Psychoneuroendocrinology | 2015
Janice K. Kiecolt-Glaser; Lisa M. Jaremka; Rebecca Andridge; Juan Peng; Diane Habash; Christopher P. Fagundes; Ronald Glaser; William B. Malarkey; Martha A. Belury
BACKGROUND Longitudinal studies have implicated both marital distress and depression in the development of the metabolic syndrome, a risk factor for diabetes and cardiovascular disease. This study addressed the impact of hostile marital interactions and a mood disorder history on obesity-related metabolic responses to high-fat meals. METHODS This double-blind, randomized crossover study included serial assessments of resting energy expenditure (REE), fat and carbohydrate oxidation, triglycerides, insulin, glucose, interleukin 6 (IL-6), and tumor necrosis factor alpha (TNF-α) before and after two high-fat meals. During two separate 9.5h visits, 43 healthy married couples, ages 24-61 (mean=38.22), received either a high saturated fat meal or a high oleic sunflower oil meal, both 930kcal and 60g fat. The Structured Diagnostic Interview for DSM-IV assessed mood disorder history. Couples discussed a marital disagreement during both visits; behavioral coding of these interactions provided data on hostile marital behaviors. RESULTS Men and women who displayed more hostile behaviors and who also had a mood disorder history had significantly lower post-meal REE, higher insulin, and higher peak triglyceride responses than other participants, with nonsignificant effects for fat and carbohydrate oxidation.

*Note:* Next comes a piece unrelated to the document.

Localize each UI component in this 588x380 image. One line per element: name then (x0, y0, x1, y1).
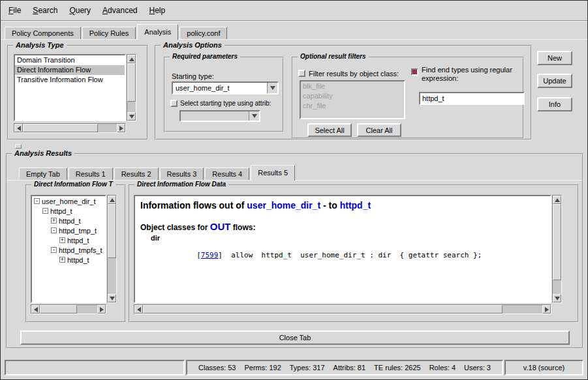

Participants with a mood disorder history had a steeper rise in postprandial IL-6 and glucose than those without a past history. Higher levels of hostile behaviors were associated with higher post-meal TNF-α. The two meals did not differ on any outcome assessed. CONCLUSIONS People spend about 18 of every 24h in a postprandial state, and dining with ones partner is a common daily event. Among subjects with a mood disorder history, the cumulative 6.75-h difference between high and low hostile behaviors translates into 128kcal, a difference that could add 7.6pounds/year. Our findings illustrate novel pathways through which chronic marital stress and a mood disorder history synergistically heighten the risk for obesity, metabolic syndrome, and cardiovascular disease.